YOUR ASSIGNMENT:
An exact copy of the data is required, with no pictures in it.

◇ ◇ ◇ ◇ ◇ ◇ ◇

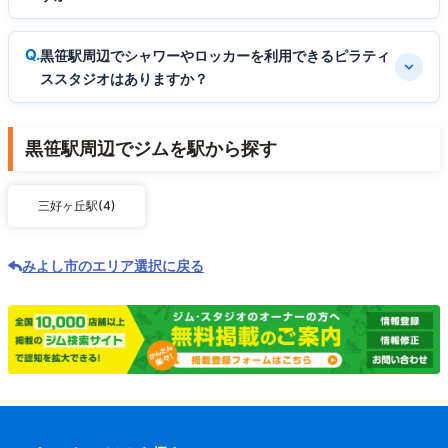
黒笹駅周辺でシャワーやロッカーを利用できるピラティ
ススタジオはありますか？
黒笹駅周辺でジムを駅から探す
三好ヶ丘駅(4)
みよし市のエリア選択に戻る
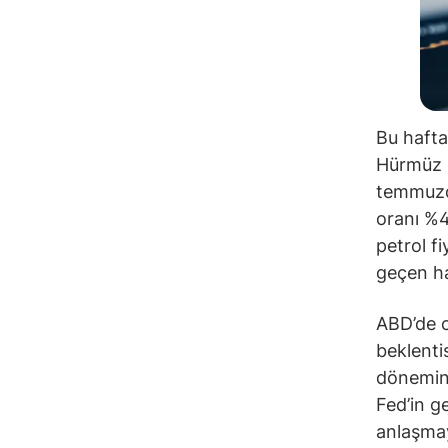
Bu hafta
Hürmüz B
temmuzda
oranı %4
petrol f
geçen haf
ABD’de c
beklenti
dönemind
Fed’in ge
anlaşmay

◇ ◇ ◇ ◇ ◇ ◇ ◇

ANSWER TO THIS TASK:
黒笹駅周辺でシャワーやロッカーを利用できるピラティ
ススタジオはありますか？
黒笹駅周辺でジムを駅から探す
三好ヶ丘駅(4)
みよし市のエリア選択に戻る
Bu hafta
Hürmüz B
temmuzda
oranı %4
petrol f
geçen haf
ABD’de c
beklenti
dönemind
Fed’in ge
anlaşmay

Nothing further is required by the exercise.